> **The task**: Restate the entries word for word and skip every image.

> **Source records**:
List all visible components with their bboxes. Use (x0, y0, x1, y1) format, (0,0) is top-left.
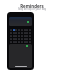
button[interactable] (9, 17, 32, 26)
staticText: Stay on top of your day (0, 7, 64, 11)
staticText: Reminders (0, 3, 64, 9)
button[interactable] (13, 29, 15, 31)
button[interactable] (9, 44, 32, 68)
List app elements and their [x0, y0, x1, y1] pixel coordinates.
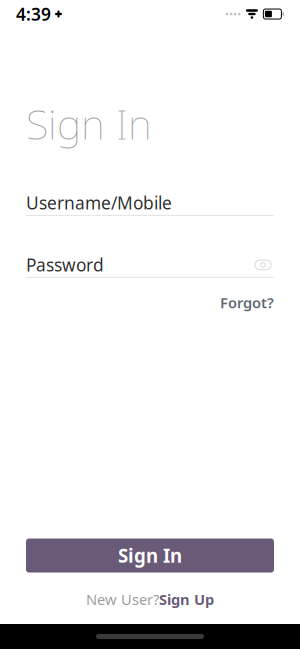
button[interactable]: New User?	[86, 586, 214, 613]
staticText: Sign Up	[159, 590, 214, 609]
staticText: New User?	[86, 590, 159, 609]
staticText: Username/Mobile	[26, 191, 172, 214]
button[interactable]: Forgot?	[220, 290, 274, 315]
staticText: Sign In	[118, 543, 182, 568]
staticText: 4:39	[16, 2, 51, 26]
button[interactable]: Show password	[252, 256, 274, 274]
staticText: Forgot?	[220, 293, 274, 312]
button[interactable]: Sign In	[26, 538, 274, 572]
staticText: Sign In	[26, 96, 152, 151]
staticText: Password	[26, 253, 104, 276]
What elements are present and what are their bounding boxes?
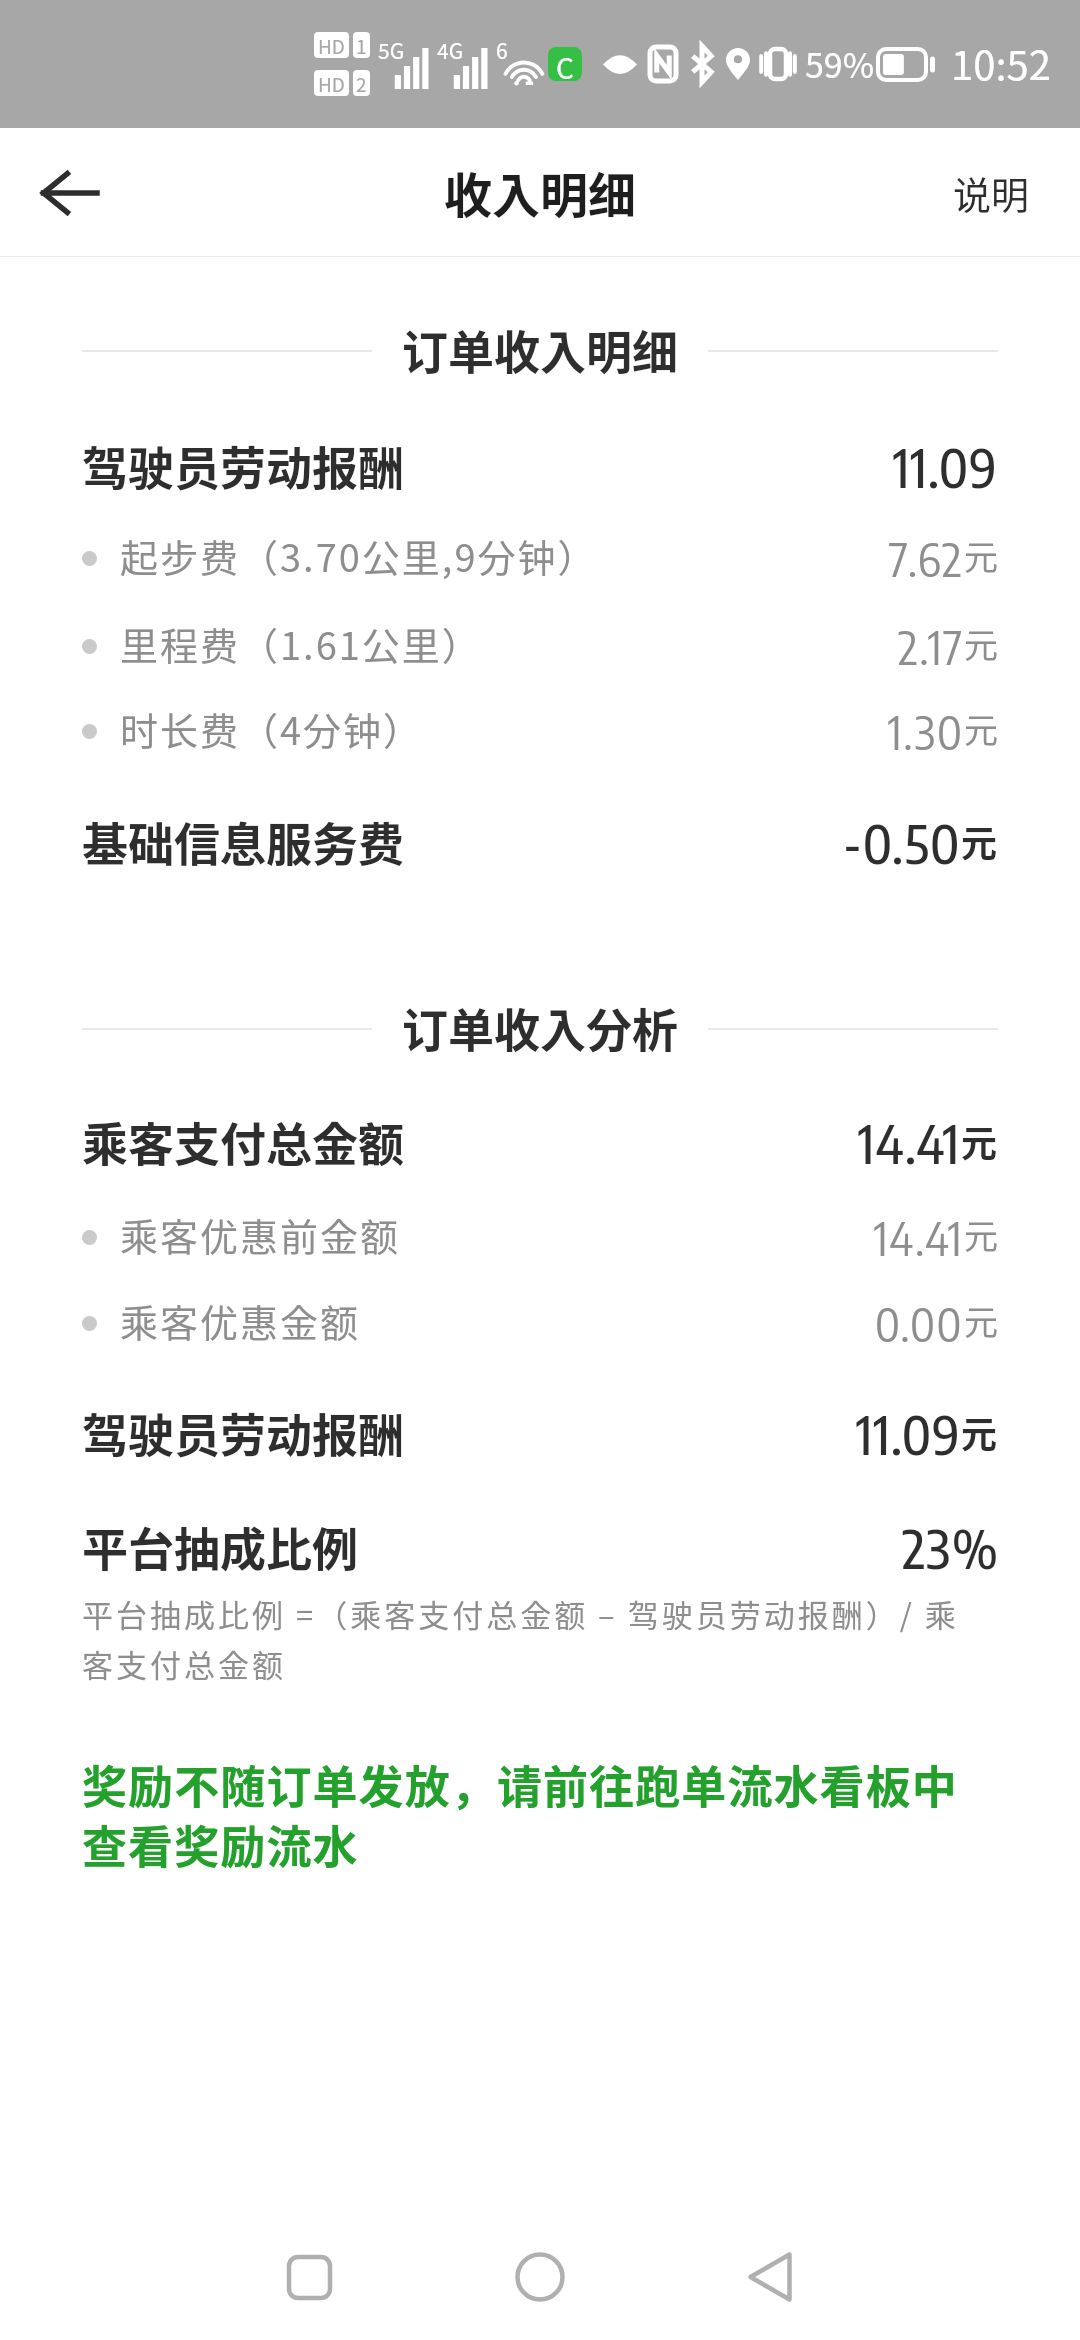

> **Written answer**:
List all visible components with their bboxes. Use (x0, y0, x1, y1) format, (0,0) is top-left.
button[interactable] (9, 17, 32, 26)
staticText: Stay on top of your day (0, 7, 64, 11)
staticText: Reminders (0, 3, 64, 9)
button[interactable] (13, 29, 15, 31)
button[interactable] (9, 44, 32, 68)
List app elements and their [x0, y0, x1, y1] pixel coordinates.
button[interactable]: New User?	[86, 586, 214, 613]
staticText: Sign Up	[159, 590, 214, 609]
staticText: New User?	[86, 590, 159, 609]
staticText: Username/Mobile	[26, 191, 172, 214]
button[interactable]: Forgot?	[220, 290, 274, 315]
staticText: Sign In	[118, 543, 182, 568]
staticText: 4:39	[16, 2, 51, 26]
button[interactable]: Show password	[252, 256, 274, 274]
staticText: Forgot?	[220, 293, 274, 312]
button[interactable]: Sign In	[26, 538, 274, 572]
staticText: Sign In	[26, 96, 152, 151]
staticText: Password	[26, 253, 104, 276]
What elements are present and what are their bounding boxes?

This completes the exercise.